India’s Ascendancy: Playing a Pivotal Peacemaker Role in the Ukraine-Russia Standoff

by Manjari Singh

Ever since Russia’s military offensive began in Ukraine in February 2022, escalating into an entrenched armed conflict, Prime Minister Narendra Modi of India emerged as a pioneering voice of reason on the global stage. He promptly appealed for the cessation of hostilities and the initiation of peace talks, becoming the first world leader to do so.

The strategic dialogue was extended to both Russian President Vladimir Putin and Ukrainian President Volodymyr Zelensky, seeking a balanced approach at a time when the US and its allies were vocally supportive of Ukraine against Russia. India adopted a stance that acknowledged the concerns of both warring nations from the conflict’s inception, challenging the revival of a Cold War mindset in a post-USSR world.

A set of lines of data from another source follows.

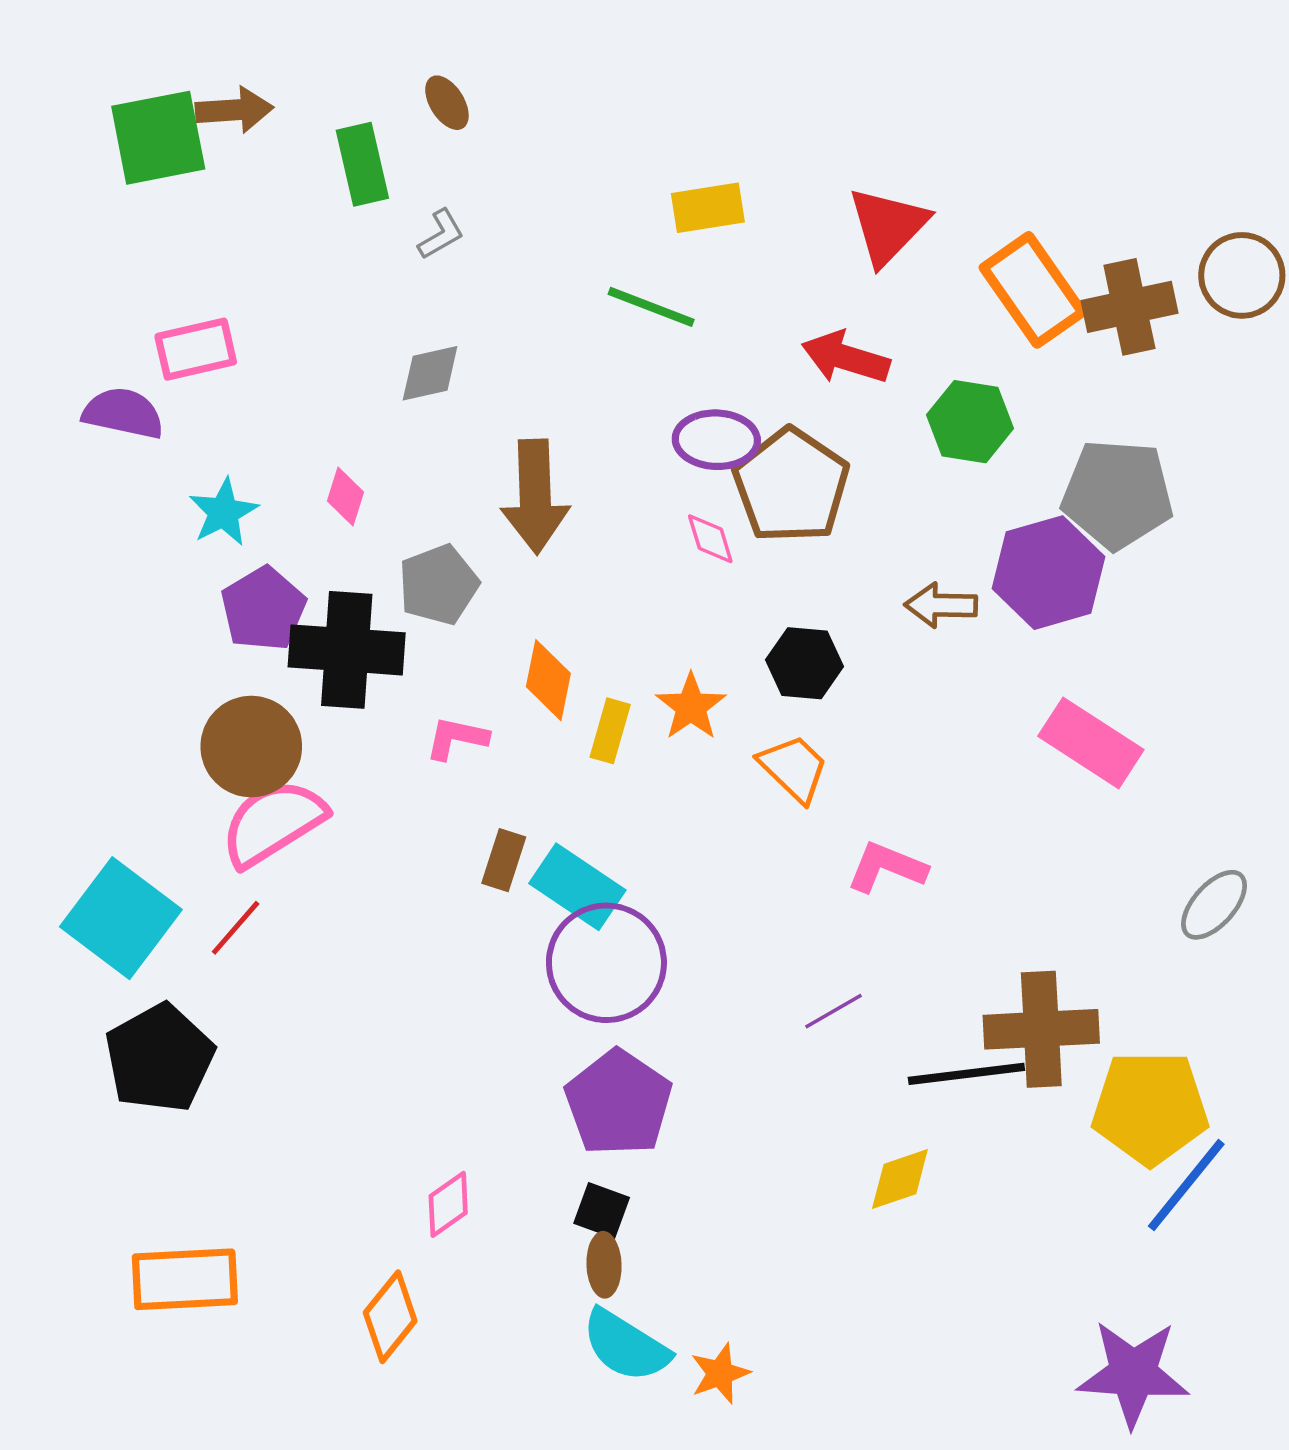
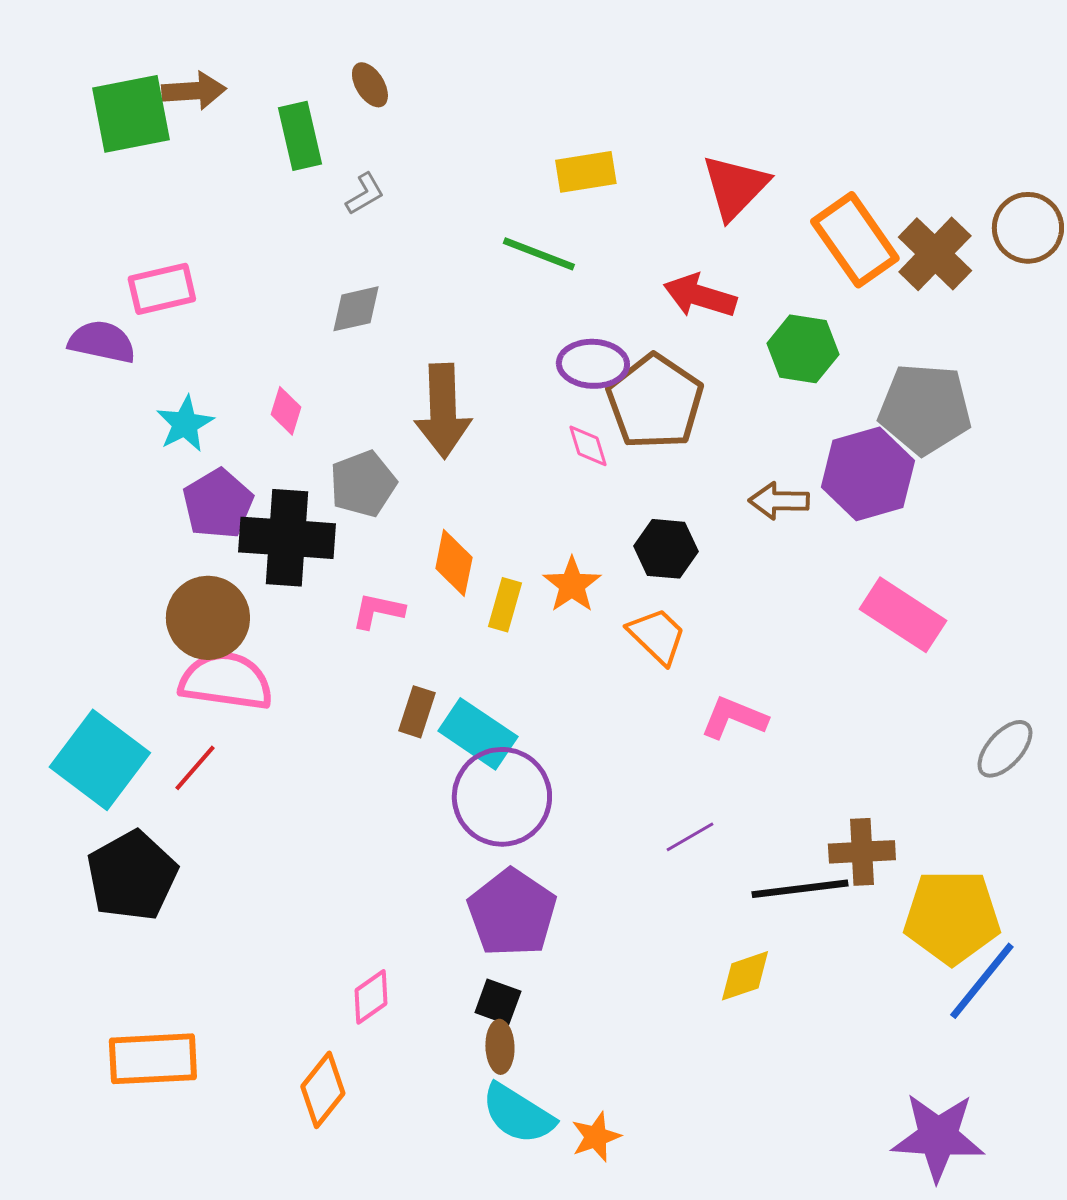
brown cross: (1129, 307) -> (935, 254), turned -34
pink semicircle: (273, 823) -> (226, 681), turned 40
brown cross: (1041, 1029) -> (862, 852), size x0.7

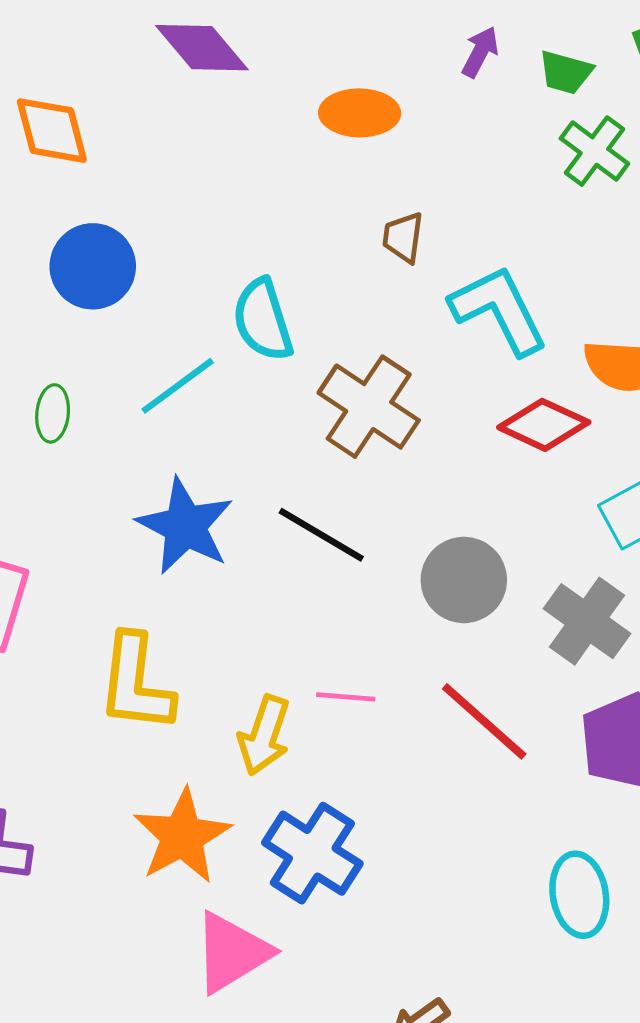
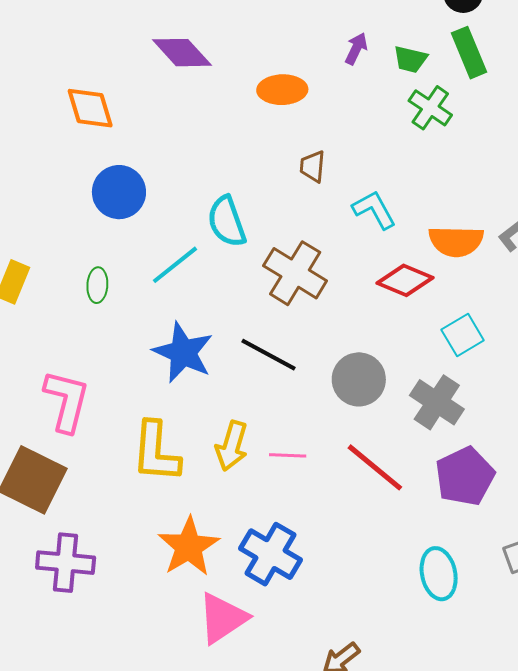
cyan L-shape: (499, 310) -> (374, 210), size x0.7
yellow arrow: (264, 735) -> (232, 446), moved

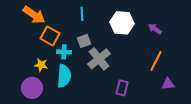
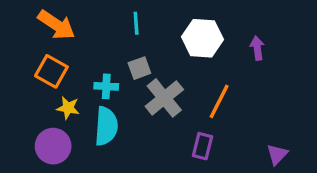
purple arrow: (155, 29) -> (257, 48), turned 48
orange square: (50, 36) -> (51, 71), moved
orange line: (156, 61) -> (219, 101), moved
purple triangle: (168, 84) -> (277, 154), moved, turned -40

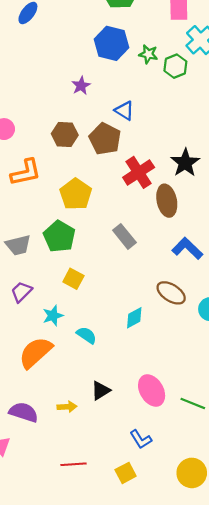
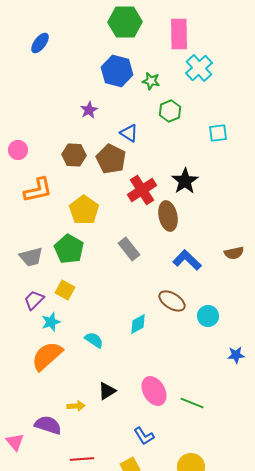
green hexagon: (175, 66) -> (170, 111), moved
yellow square: (73, 279) -> (65, 290), moved
cyan star: (53, 316) -> (51, 322), moved
purple semicircle: (24, 412) -> (48, 425), moved

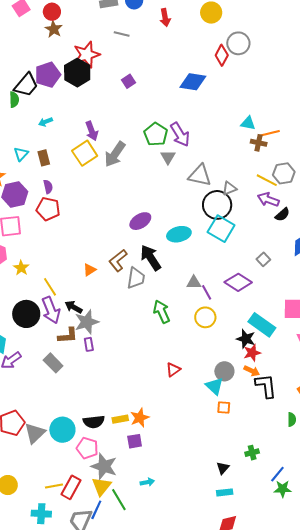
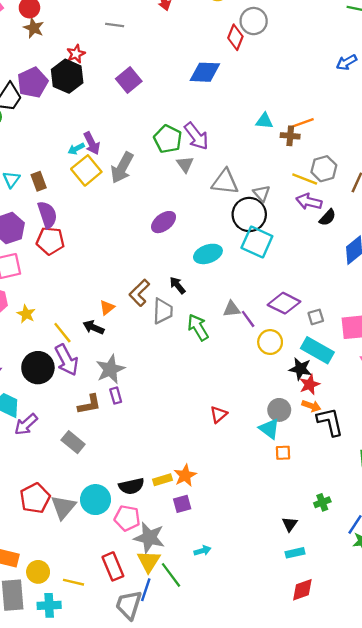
red star: (87, 55) -> (76, 54), size x0.6
purple square: (128, 81) -> (129, 80), size x1.5
cyan arrow: (45, 122) -> (76, 149), moved
cyan triangle: (248, 123) -> (264, 121), moved
purple semicircle: (48, 187) -> (47, 215), size x1.6
gray triangle: (229, 188) -> (262, 193), turned -42
purple ellipse: (140, 221) -> (164, 222), moved
black arrow: (151, 258) -> (178, 285), size x0.6
gray square: (263, 259) -> (316, 317), moved, turned 32
black arrow: (74, 307) -> (93, 327), moved
green arrow: (162, 312) -> (198, 327), moved
yellow circle: (205, 317) -> (270, 342), moved
brown L-shape: (68, 336) -> (89, 404), moved
gray rectangle: (53, 363) -> (73, 442), moved
yellow line: (54, 486) -> (73, 582), moved, turned 30
red rectangle: (71, 487) -> (113, 566), turned -45
cyan cross: (41, 514) -> (49, 605), moved

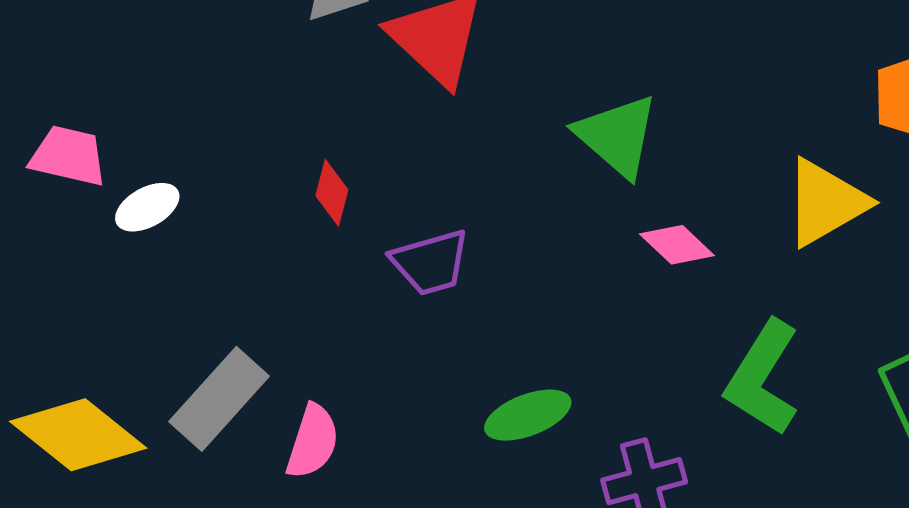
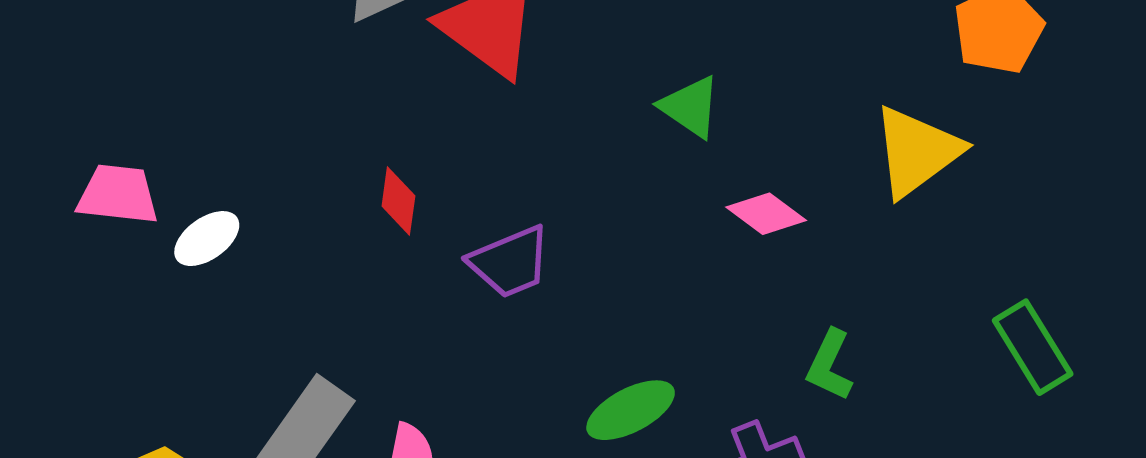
green triangle: (617, 136) -> (690, 107), size x0.7
green L-shape: (763, 378) -> (830, 365), moved, size x0.6

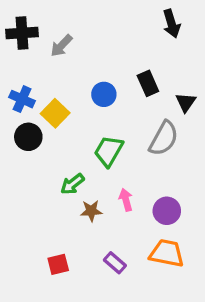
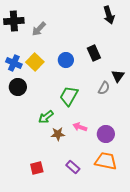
black triangle: (186, 102) -> (118, 76), moved
yellow square: (55, 113) -> (35, 62), moved
gray semicircle: (164, 138) -> (104, 88), size x0.6
pink arrow: (126, 200) -> (80, 127), turned -56

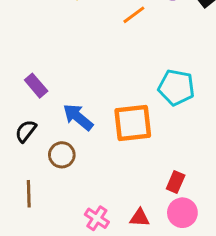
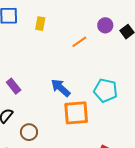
blue arrow: (78, 117) -> (61, 88), moved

The continuation of the conflict into its second year has seen China gain relevance as a critical stakeholder in the dispute. Chinese President Xi Jinping’s actions in this continuing military confrontation have caused a stir among strategic analysts globally. Initially asserting a stance of ‘principled neutrality’, China has increasingly underscored a ‘political solution’ to the Ukraine crisis, aligning itself firmly with Russia.

Xi Jinping’s meeting with President Putin in March 2023 bolstered China’s commitment to peace talks. Simultaneously, it navigated the geopolitical turbulence from the intensified polarisation between the US and Russia, stemming from Cold War-era sentiments. The Chinese position resonates with India’s framework for peace, underscoring respect for sovereignty and criticising unilateral sanctions.

The call for a cessation of hostilities and the admonition to abandon Cold War mentalities reflect a balanced approach. China, like India, stands firmly against the usage of nuclear weapons and has highlighted the importance of maintaining grain supply chains and industrial processes, outlining post-war reconstruction as a critical aspect of the peace negotiations.

India hopes for Russia’s contribution to post-war Ukraine as a gesture of goodwill. It also insists on Ukraine’s reaffirmation of its democratic values, in particular, the principle of ‘one person, one vote’, to soothe its Russian-speaking minority. Furthermore, India seeks Ukraine’s assurance that it won’t seek NATO membership, prerequisites that would facilitate discussions on the withdrawal of Russian troops from Ukraine.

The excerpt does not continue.